Dynamic Programming

An optimal solution to a problem is built up from the optimal solution of some subproblems.

Weakly $NP$-hard problems sometimes have dynamic programming algorithms which run in pseudo-polynomial time.

Strongly $NP$-hard problem: A problem is strongly $NP$-hard if it is $NP$-hard even when its numeric data is encoded in unary.

Pseudo-polynomial algorithms: An algorithm is pseudo-polynomial if its running time is polynomial in the size of the input when the numeric part is encoded in unary.

A problem is weakly $NP$-hard if it has a pseudo-polynomial algorithm
For instance, a dynamic programming algorithm for knapsack requires $O(n\cdot B)$ time, it is polynomial if $B$ is encoded in unary, but $B$ can be represented in $\log_2B$ bits.

Two techniques which uses dynamic programming:

We can devise approximation algorithm by rounding the values of the instances in order to have a polynomial number of distinct values.
We can split the input in "large" and "small" parts.

The Knapsack Problem

Dynamic Programming

We maintain an array $A(j)$, for each $j$, which is a list of pairs $(t,w)$. If $(t,w)\in A(j)$, then there exists $S\subseteq\{1,\cdots,j\}$ s.t.

$\sum_{i\in S}s_i=t$
$\sum_{i\in S}v_i=w$

A pair $(t,w)$ dominates $(t',w')$ if $t\leq t'\land w\geq w'$.

We ensure that in $A(j)$ no pair dominates another one: $A(j)=\{(t_i,w_i)|i=1,\cdots,k\}$

$t_1<t_2<\cdots<t_k$
$w_1<w_2<\cdots<w_k$

The sizes and the value are integers. If $V=\sum_{i=1}^nv_i$, then each least has at most $\min\{B+1,V+1\}$ pairs.

Pseudocode

$A(1)=\{(0,0),(s_1,v_1)\}$

for $j=2\to n$ do

$A(j)=A(j-1)$
for each $(t,w)\in A(j-1)$ do
if $t+s_j\leq B$ then Add $(t+s_j,w+s_j)$ to $A(j)$
Remove dominated pairs from $A(j)$

return $\max_{(t,w)\in A(n)}w$

To remove dominated pairs:

sort $A(j)$ w.r.t. first component
Retain the best value for each space total
Remove any larger space total that does not have a larger value

Theorem: The DP correctly computes the optimal value of knapsack problem.

Running Time

$O(n\cdot\min\{B,V\})$, $V=\sum_{i=1}^nv_i$. It is pseudo-polynomial.

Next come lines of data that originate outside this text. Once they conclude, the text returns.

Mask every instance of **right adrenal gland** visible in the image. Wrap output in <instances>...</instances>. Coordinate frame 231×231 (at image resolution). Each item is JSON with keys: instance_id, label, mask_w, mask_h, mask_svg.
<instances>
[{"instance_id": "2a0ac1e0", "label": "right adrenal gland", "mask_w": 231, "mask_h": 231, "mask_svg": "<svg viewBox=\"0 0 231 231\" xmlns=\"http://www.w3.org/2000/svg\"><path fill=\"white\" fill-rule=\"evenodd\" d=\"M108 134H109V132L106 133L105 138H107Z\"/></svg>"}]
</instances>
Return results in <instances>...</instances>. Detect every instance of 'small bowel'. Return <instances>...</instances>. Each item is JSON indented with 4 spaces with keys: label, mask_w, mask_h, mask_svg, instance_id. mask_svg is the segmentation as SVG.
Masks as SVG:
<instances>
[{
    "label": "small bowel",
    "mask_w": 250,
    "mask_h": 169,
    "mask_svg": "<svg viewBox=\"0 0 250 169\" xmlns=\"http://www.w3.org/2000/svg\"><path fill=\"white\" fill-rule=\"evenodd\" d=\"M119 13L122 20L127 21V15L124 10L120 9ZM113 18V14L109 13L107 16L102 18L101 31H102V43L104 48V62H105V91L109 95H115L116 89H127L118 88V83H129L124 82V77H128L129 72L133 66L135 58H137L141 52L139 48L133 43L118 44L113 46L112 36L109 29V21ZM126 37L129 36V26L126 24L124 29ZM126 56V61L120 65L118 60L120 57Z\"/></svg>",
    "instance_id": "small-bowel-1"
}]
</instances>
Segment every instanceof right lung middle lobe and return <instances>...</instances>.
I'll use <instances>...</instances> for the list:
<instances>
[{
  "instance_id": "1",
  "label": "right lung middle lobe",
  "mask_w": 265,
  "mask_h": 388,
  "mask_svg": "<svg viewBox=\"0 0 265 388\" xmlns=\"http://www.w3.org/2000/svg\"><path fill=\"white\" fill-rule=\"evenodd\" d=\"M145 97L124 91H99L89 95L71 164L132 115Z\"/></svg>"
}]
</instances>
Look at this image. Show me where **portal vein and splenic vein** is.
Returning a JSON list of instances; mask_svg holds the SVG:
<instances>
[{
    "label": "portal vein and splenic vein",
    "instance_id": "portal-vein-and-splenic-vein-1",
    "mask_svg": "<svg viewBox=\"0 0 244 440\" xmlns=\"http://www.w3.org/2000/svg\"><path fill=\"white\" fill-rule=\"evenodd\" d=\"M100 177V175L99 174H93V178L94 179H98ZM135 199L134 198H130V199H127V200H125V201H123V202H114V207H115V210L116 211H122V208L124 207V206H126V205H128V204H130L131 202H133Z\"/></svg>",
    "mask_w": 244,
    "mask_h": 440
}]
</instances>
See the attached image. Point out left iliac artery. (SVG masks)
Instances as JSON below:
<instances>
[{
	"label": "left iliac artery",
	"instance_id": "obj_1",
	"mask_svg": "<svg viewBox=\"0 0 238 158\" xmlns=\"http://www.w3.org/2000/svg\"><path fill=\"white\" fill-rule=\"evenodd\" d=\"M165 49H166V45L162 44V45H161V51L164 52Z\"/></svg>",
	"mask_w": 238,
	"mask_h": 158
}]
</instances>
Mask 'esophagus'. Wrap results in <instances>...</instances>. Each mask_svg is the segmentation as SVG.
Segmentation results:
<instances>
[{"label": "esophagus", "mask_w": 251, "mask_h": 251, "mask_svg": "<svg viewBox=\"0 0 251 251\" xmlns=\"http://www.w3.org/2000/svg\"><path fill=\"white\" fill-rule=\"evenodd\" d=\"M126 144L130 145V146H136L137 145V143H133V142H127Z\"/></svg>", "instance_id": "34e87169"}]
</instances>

We round the values of $v_i$ in order to have $V=O(poly(n))$.

Complexity Classes

Polynomial Time Approximation Scheme (PTAS): A PTAS is a family of algorithms $\mathcal A$, where there is an algorithm for each $\epsilon>0$, s.t. $A\in\mathcal A$ is a $(1+\epsilon)$-approximation algorithm (for min problem) or a $(1-\epsilon)$-approximation algorithm (for max problem)

Fully Polynomial Time Approximation Scheme (FPTAS): a FPTAS is a PTAS s.t. the running time of $A$ is bounded by a polynomial in $1/\epsilon$.

FPTAS for Knapsack

Consider a value $\mu$ and convert each $v_i$ by rounding down to the nearest integer multiple of $\mu$: $$ v_i'=\lfloor\frac{v_i}{\mu}\rfloor. $$ We can use the dynamic programming algorithm on the items with sizes $s_i$ and values $v_i'$.

We choose $\mu$ s.t.

The optimal solution for the rounded data is as a near-optimal solution for the true data.
The sum of $v_i'$ is polynomial in $n$.

If we use $\tilde v_i=v_i'\mu$ then we have an error at most $\mu$ for each $v_i$.

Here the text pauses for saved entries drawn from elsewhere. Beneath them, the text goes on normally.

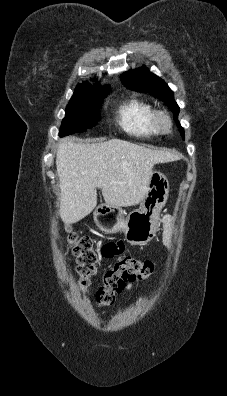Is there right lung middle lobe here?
I'll use <instances>...</instances> for the list:
<instances>
[{
	"instance_id": "right-lung-middle-lobe-1",
	"label": "right lung middle lobe",
	"mask_w": 227,
	"mask_h": 396,
	"mask_svg": "<svg viewBox=\"0 0 227 396\" xmlns=\"http://www.w3.org/2000/svg\"><path fill=\"white\" fill-rule=\"evenodd\" d=\"M108 93L109 90L101 91L88 87H77L66 107V116L63 119L59 135L66 136L93 127L99 120V108L103 97H106Z\"/></svg>"
}]
</instances>
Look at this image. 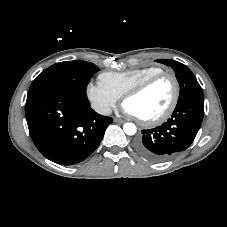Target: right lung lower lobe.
<instances>
[{"mask_svg": "<svg viewBox=\"0 0 227 227\" xmlns=\"http://www.w3.org/2000/svg\"><path fill=\"white\" fill-rule=\"evenodd\" d=\"M25 114L35 146L46 158L61 165L86 159L113 122L91 109L84 96L60 90L27 96Z\"/></svg>", "mask_w": 227, "mask_h": 227, "instance_id": "obj_1", "label": "right lung lower lobe"}]
</instances>
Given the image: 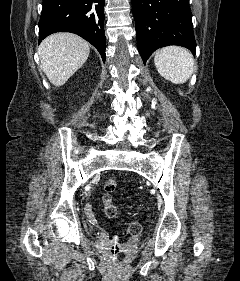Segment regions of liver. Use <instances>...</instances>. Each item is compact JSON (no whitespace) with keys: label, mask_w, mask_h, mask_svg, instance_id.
<instances>
[{"label":"liver","mask_w":240,"mask_h":281,"mask_svg":"<svg viewBox=\"0 0 240 281\" xmlns=\"http://www.w3.org/2000/svg\"><path fill=\"white\" fill-rule=\"evenodd\" d=\"M90 45L72 33H55L38 47L40 66L49 81L59 87L86 62Z\"/></svg>","instance_id":"1"}]
</instances>
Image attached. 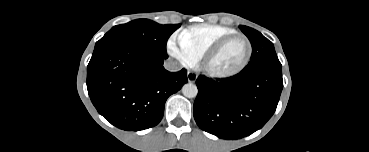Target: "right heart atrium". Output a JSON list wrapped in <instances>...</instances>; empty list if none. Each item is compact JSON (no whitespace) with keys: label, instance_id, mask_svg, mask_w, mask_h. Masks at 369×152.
Wrapping results in <instances>:
<instances>
[{"label":"right heart atrium","instance_id":"right-heart-atrium-1","mask_svg":"<svg viewBox=\"0 0 369 152\" xmlns=\"http://www.w3.org/2000/svg\"><path fill=\"white\" fill-rule=\"evenodd\" d=\"M168 52L184 65H193L194 59L189 51L183 47L176 37H171L167 42Z\"/></svg>","mask_w":369,"mask_h":152}]
</instances>
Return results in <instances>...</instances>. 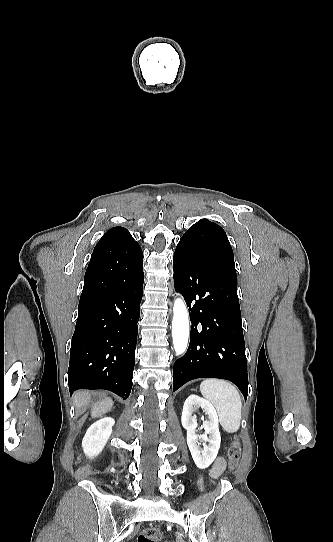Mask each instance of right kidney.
Listing matches in <instances>:
<instances>
[{
    "instance_id": "right-kidney-1",
    "label": "right kidney",
    "mask_w": 333,
    "mask_h": 542,
    "mask_svg": "<svg viewBox=\"0 0 333 542\" xmlns=\"http://www.w3.org/2000/svg\"><path fill=\"white\" fill-rule=\"evenodd\" d=\"M114 424L113 418H102L88 428L82 440V448L88 458L98 456L102 452L112 434Z\"/></svg>"
}]
</instances>
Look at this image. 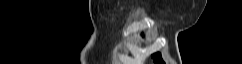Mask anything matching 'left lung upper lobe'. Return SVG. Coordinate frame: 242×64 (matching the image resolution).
I'll list each match as a JSON object with an SVG mask.
<instances>
[{"instance_id":"5c2ea615","label":"left lung upper lobe","mask_w":242,"mask_h":64,"mask_svg":"<svg viewBox=\"0 0 242 64\" xmlns=\"http://www.w3.org/2000/svg\"><path fill=\"white\" fill-rule=\"evenodd\" d=\"M155 64H164V61L161 58V54L160 53H156L152 55Z\"/></svg>"}]
</instances>
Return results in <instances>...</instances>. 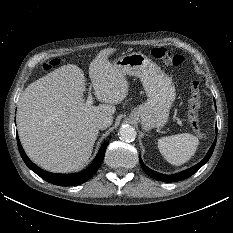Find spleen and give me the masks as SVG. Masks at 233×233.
<instances>
[{"instance_id": "3e777b00", "label": "spleen", "mask_w": 233, "mask_h": 233, "mask_svg": "<svg viewBox=\"0 0 233 233\" xmlns=\"http://www.w3.org/2000/svg\"><path fill=\"white\" fill-rule=\"evenodd\" d=\"M199 145L196 136L183 133L158 139V149L162 156L171 164L180 166L195 154Z\"/></svg>"}]
</instances>
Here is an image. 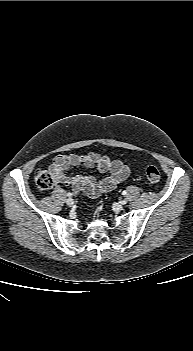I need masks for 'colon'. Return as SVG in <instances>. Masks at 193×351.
I'll list each match as a JSON object with an SVG mask.
<instances>
[{"instance_id":"colon-1","label":"colon","mask_w":193,"mask_h":351,"mask_svg":"<svg viewBox=\"0 0 193 351\" xmlns=\"http://www.w3.org/2000/svg\"><path fill=\"white\" fill-rule=\"evenodd\" d=\"M160 171L156 166H149L146 169V178L152 183L160 180ZM34 182L40 191H47L52 189L56 182L52 175L44 170H38L34 174Z\"/></svg>"}]
</instances>
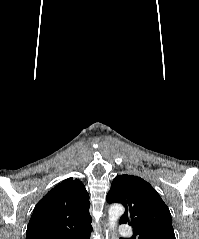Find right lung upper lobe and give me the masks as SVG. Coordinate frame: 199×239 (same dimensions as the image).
<instances>
[{
    "label": "right lung upper lobe",
    "mask_w": 199,
    "mask_h": 239,
    "mask_svg": "<svg viewBox=\"0 0 199 239\" xmlns=\"http://www.w3.org/2000/svg\"><path fill=\"white\" fill-rule=\"evenodd\" d=\"M89 194L80 180L68 178L35 206L26 239H69L91 227Z\"/></svg>",
    "instance_id": "1"
}]
</instances>
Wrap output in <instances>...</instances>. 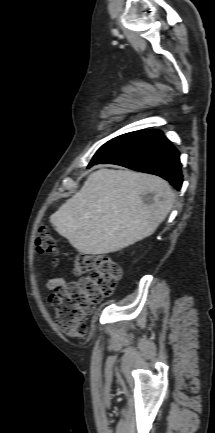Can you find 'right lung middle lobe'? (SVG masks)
<instances>
[{"label":"right lung middle lobe","instance_id":"1","mask_svg":"<svg viewBox=\"0 0 215 433\" xmlns=\"http://www.w3.org/2000/svg\"><path fill=\"white\" fill-rule=\"evenodd\" d=\"M130 132L118 136L107 143H105L93 156L88 168L93 166L94 164H99L100 162L108 159L112 155L116 154L120 150H122L125 146H127L140 132Z\"/></svg>","mask_w":215,"mask_h":433}]
</instances>
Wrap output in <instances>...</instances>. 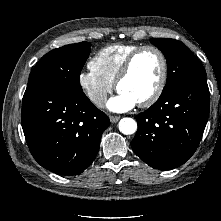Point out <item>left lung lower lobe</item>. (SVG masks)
Instances as JSON below:
<instances>
[{
  "label": "left lung lower lobe",
  "mask_w": 221,
  "mask_h": 221,
  "mask_svg": "<svg viewBox=\"0 0 221 221\" xmlns=\"http://www.w3.org/2000/svg\"><path fill=\"white\" fill-rule=\"evenodd\" d=\"M206 76L185 80L162 93L157 102L136 116L138 130L131 142L149 166L170 170L196 151L209 116Z\"/></svg>",
  "instance_id": "left-lung-lower-lobe-1"
}]
</instances>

Therefore, we have a solution which changes by at most a factor $n\mu$.

We want this error to be $\epsilon$ far from the optimum.

$M=\max_{i\in I}v_i$ is a lower bound to the optimum.

We choose $\mu$ s.t. $n\mu=\epsilon M$ i.e. $\mu=\epsilon M/n$.

Moreover, with the modified values, $$ V'=\sum_{i=1}^{nv_i'=\sum_{i=1}}n\lfloor\frac{v_in}{\epsilon M}\rfloor=O(n^2/\epsilon) $$

Pseudocode

$M=\max_{i\in I}v_i$

$\mu=\epsilon M/n$

$v_i'=\lfloor v_i/\mu\rfloor$ for all $i\in I$

Run the DP on instance with $v_i'$.

Running time $O(n^3/\epsilon)$.

Theorem: this algorithm is a $FPTAS$ for the knapsack problem

Parallel Job Scheduling

Minimum makespan scheduling

PTAS

We use similar arguments for longest processing time rule to obtain $PTAS$. We partition the jobs in two sets: short jobs and long jobs.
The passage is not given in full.